Deputi Penindakan dan Eksekusi KPK, Asep Guntur Rahayu, menyampaikan bahwa proses penyidikan masih terus berjalan dan mengarah pada pengembangan lebih lanjut. “Nanti kita akan sampaikan ya. Pokoknya ini progresnya sangat bagus,” ujarnya di Gedung Merah Putih KPK, Jakarta, Kamis (26/3).
Hingga saat ini, KPK telah menetapkan dua tersangka, yakni mantan Menteri Agama Yaqut Cholil Qoumas serta mantan staf khususnya, Ishfah Abidal Aziz. Namun, penyidik tidak menutup kemungkinan adanya pihak lain yang turut dimintai pertanggungjawaban pidana dalam perkara tersebut.
Meski sinyal penambahan tersangka semakin kuat, KPK belum mengungkap detail terbaru dari hasil penyidikan. Lembaga antirasuah itu memastikan akan menyampaikan perkembangan resmi dalam waktu dekat. “Nanti akan kami sampaikan di hari Senin ya,” kata Asep.
Dalam rangka mendalami perkara ini, KPK sebelumnya juga telah melakukan langkah pencegahan ke luar negeri terhadap salah satu pihak yang berkaitan dengan penyelenggaraan ibadah haji, yakni pemilik biro perjalanan haji Maktour, Fuad Hasan Masyhur. Meski demikian, hingga kini status yang bersangkutan masih sebagai saksi.

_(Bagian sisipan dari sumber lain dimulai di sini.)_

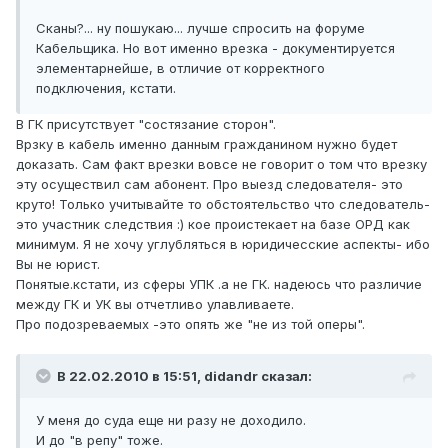
Сканы?... ну пошукаю... лучше спросить на форуме
Кабельщика. Но вот именно врезка - документируется
элементарнейше, в отличие от корректного
подключения, кстати.
В ГК присутствует "состязание сторон".
Врзку в кабель именно данным гражданином нужно будет
доказать. Сам факт врезки вовсе не говорит о том что врезку
эту осуществил сам абонент. Про выезд следователя- это
круто! Только учитывайте то обстоятельство что следователь-
это участник следствия :) кое проистекает на базе ОРД как
минимум. Я не хочу углубляться в юридичесские аспекты- ибо
Вы не юрист.
Понятые.кстати, из сферы УПК .а не ГК. надеюсь что различие
между ГК и УК вы отчетливо улавливаете.
Про подозреваемых -это опять же "не из той оперы".
В 22.02.2010 в 15:51, didandr сказал:
У меня до суда еще ни разу не доходило.
И до "в репу" тоже.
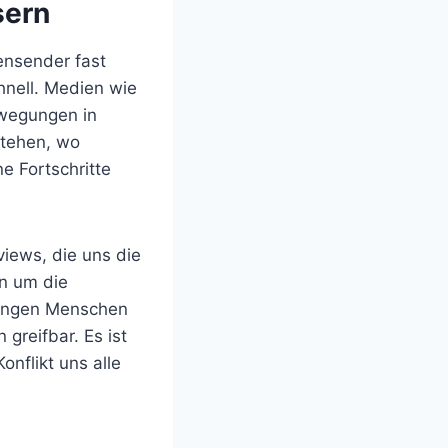
sern
ensender fast
chnell. Medien wie
ewegungen in
stehen, wo
e Fortschritte
views, die uns die
rn um die
jungen Menschen
greifbar. Es ist
nflikt uns alle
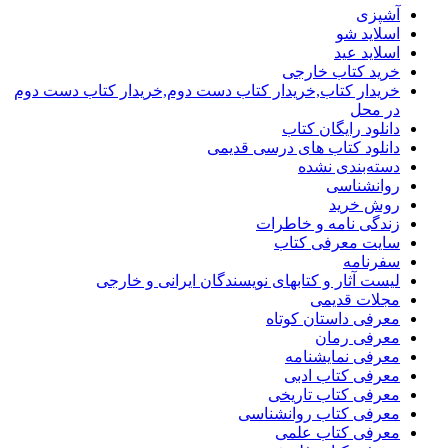
آشپزی
اسلاید شو
اسلاید عید
خرید کتاب خارجی
خریدار کتاب,خریدار کتاب دست دوم,خریدار کتاب دست دوم
در محل
دانلود رایگان کتاب
دانلود کتاب های درسی قدیمی
دسته‌بندی نشده
روانشناسی
روش خرید
زندگی نامه و خاطرات
سایت معرفی کتاب
سفرنامه
لیست آثار و کتابهای نویسندگان ایرانی و خارجی
مجلات قدیمی
معرفی داستان کوتاه
معرفی رمان
معرفی نمایشنامه
معرفی کتاب ادبی
معرفی کتاب تاریخی
معرفی کتاب روانشناسی
معرفی کتاب علمی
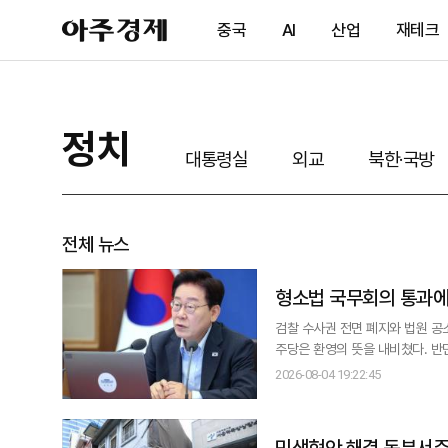
아
중국
AI
산업
재테크
주
경
제
정치
대통령실
외교
북한·국방
전체 뉴스
형소법 국무회의 통과에…
검찰 수사권 전면 폐지와 법원 공
주당은 환영의 뜻을 내비쳤다. 반
리는 게 좋다며 날선 반응을 보였다. 박해철 민주당 대변인은 이날 서면브리핑을 통해 "이번 개정은 경찰의 책임
2026-08-04 19:22:45
하고 기관 간 협력과 견제를 강화
혔
민생현안 해결 동분서주…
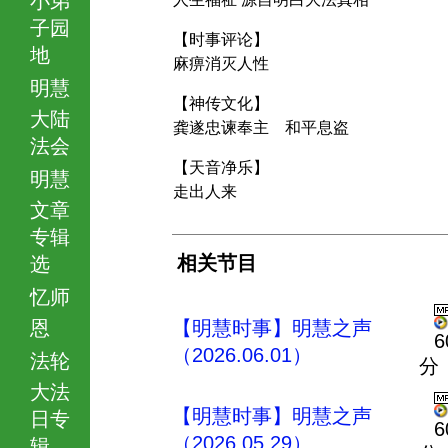
子园
【时事评论】
地
麻痹消灭人性
明慧
【神传文化】
大陆
龚遂忠谏奉主 和平息盗
法会
【天音净乐】
明慧
走出人来
文章
专辑
相关节目
选
忆师
恩
【明慧时事】明慧之声
6
（2026.06.01）
法轮
分
大法
【明慧时事】明慧之声
日专
6
（2026.05.29）
辑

KPK menegaskan bahwa setiap penanganan perkara korupsi dilakukan dengan strategi penyidikan yang terukur. Proses tersebut tidak hanya bergantung pada alat bukti, tetapi juga memerlukan dukungan dari masyarakat agar tidak terpengaruh oleh informasi yang tidak akurat.
Baca Juga: Dampak Siklon Tropis Narelle Mulai Terasa, Hujan Lebat Ancam Jawa hingga NTT
Asep menyoroti adanya upaya dari pihak tertentu yang mencoba membentuk opini publik melalui berbagai saluran, termasuk media sosial. Hal tersebut dinilai berpotensi mengaburkan fakta yang sebenarnya terjadi dalam proses hukum.

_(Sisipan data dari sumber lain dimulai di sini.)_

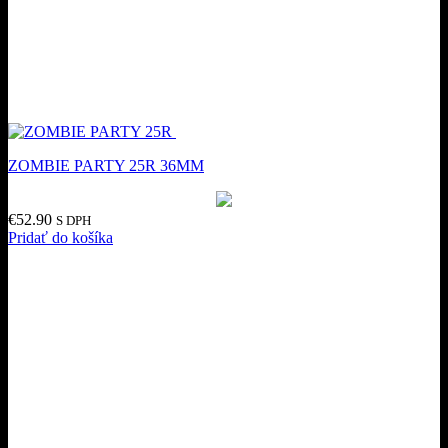
ZOMBIE PARTY 25R 36MM
€
52.90
S DPH
Pridať do košíka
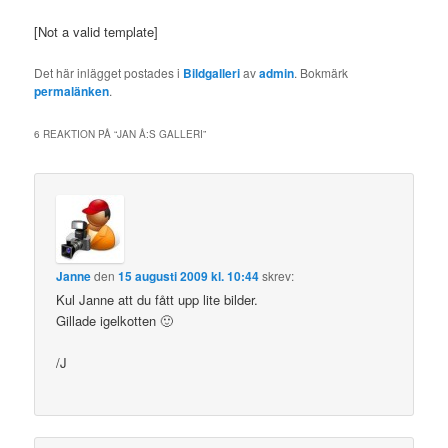
[Not a valid template]
Det här inlägget postades i
Bildgalleri
av
admin
. Bokmärk
permalänken
.
6 REAKTION PÅ “
JAN Å:S GALLERI
”
Janne
den
15 augusti 2009 kl. 10:44
skrev:
Kul Janne att du fått upp lite bilder.
Gillade igelkotten 🙂
/J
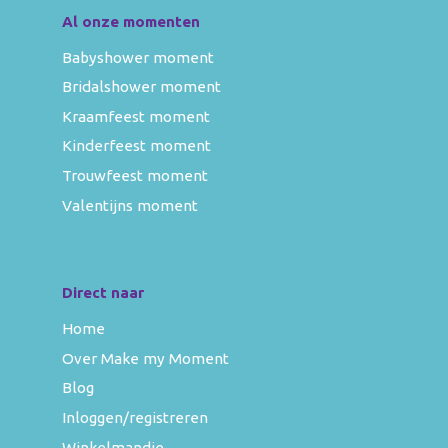
Al onze momenten
Babyshower moment
Bridalshower moment
Kraamfeest moment
Kinderfeest moment
Trouwfeest moment
Valentijns moment
Direct naar
Home
Over Make my Moment
Blog
Inloggen/registreren
Winkelmandje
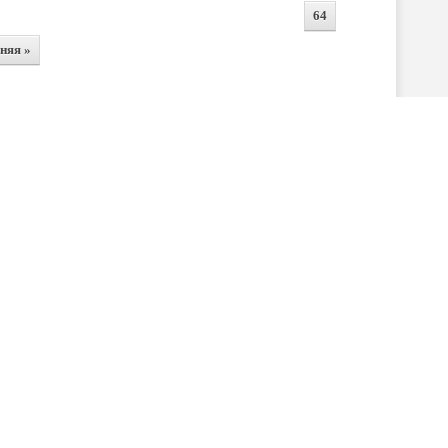
64
няя »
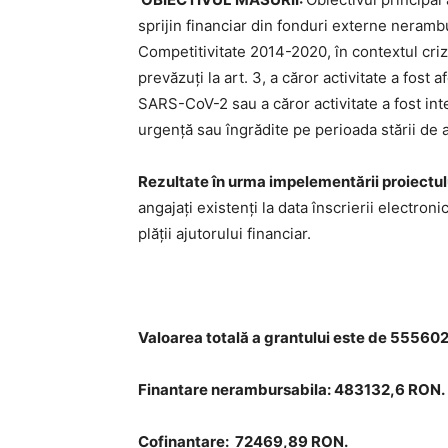
sprijin financiar din fonduri externe neram
Competitivitate 2014-2020, în contextul cri
prevăzuți la art. 3, a căror activitate a fost 
SARS-CoV-2 sau a căror activitate a fost int
urgență sau îngrădite pe perioada stării de a
Rezultate în urma impelementării proiectul
angajați existenți la data înscrierii electro
plății ajutorului financiar.
Valoarea totală a grantului este de 55560
Finantare nerambursabila: 483132,6 RON.
Cofinantare: 72469,89 RON.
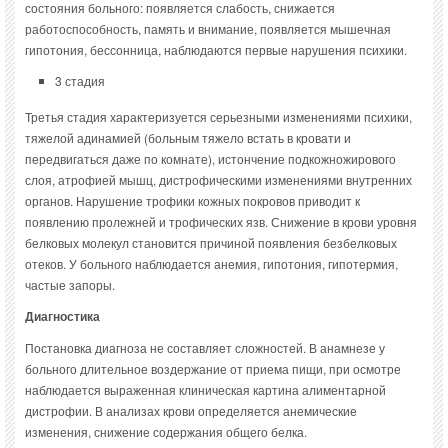
состояния больного: появляется слабость, снижается
работоспособность, память и внимание, появляется мышечная
гипотония, бессонница, наблюдаются первые нарушения психики.
3 стадия
Третья стадия характеризуется серьезными изменениями психики,
тяжелой адинамией (больным тяжело встать в кровати и
передвигаться даже по комнате), истончение подкожножирового
слоя, атрофией мышц, дистрофическими изменениями внутренних
органов. Нарушение трофики кожных покровов приводит к
появлению пролежней и трофических язв. Снижение в крови уровня
белковых молекул становится причиной появления безбелковых
отеков. У больного наблюдается анемия, гипотония, гипотермия,
частые запоры.
Диагностика
Постановка диагноза не составляет сложностей. В анамнезе у
больного длительное воздержание от приема пищи, при осмотре
наблюдается выраженная клиническая картина алиментарной
дистрофии. В анализах крови определяется анемические
изменения, снижение содержания общего белка.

“Dalam penanganan perkara itu kami juga memerlukan dukungan dari masyarakat karena beberapa perkara, itu dari pihak tersangka atau penjahat kemudian menggalang dukungan melalui media sosial dan lain-lain, sehingga masyarakat mendapatkan informasi yang tidak benar,” jelasnya.
Karena itu, KPK berharap masyarakat tetap kritis dan mendukung upaya pemberantasan korupsi yang sedang dilakukan. Dukungan publik diyakini dapat membantu mempercepat penyelesaian kasus yang ditaksir menimbulkan kerugian negara hingga Rp 622 miliar tersebut.
“Kami berharap dengan adanya dukungan-dukungan ini ke hadapan masyarakat akan selalu memperhatikan atau akan fokus dalam penanganan perkara ini,” pungkas Asep.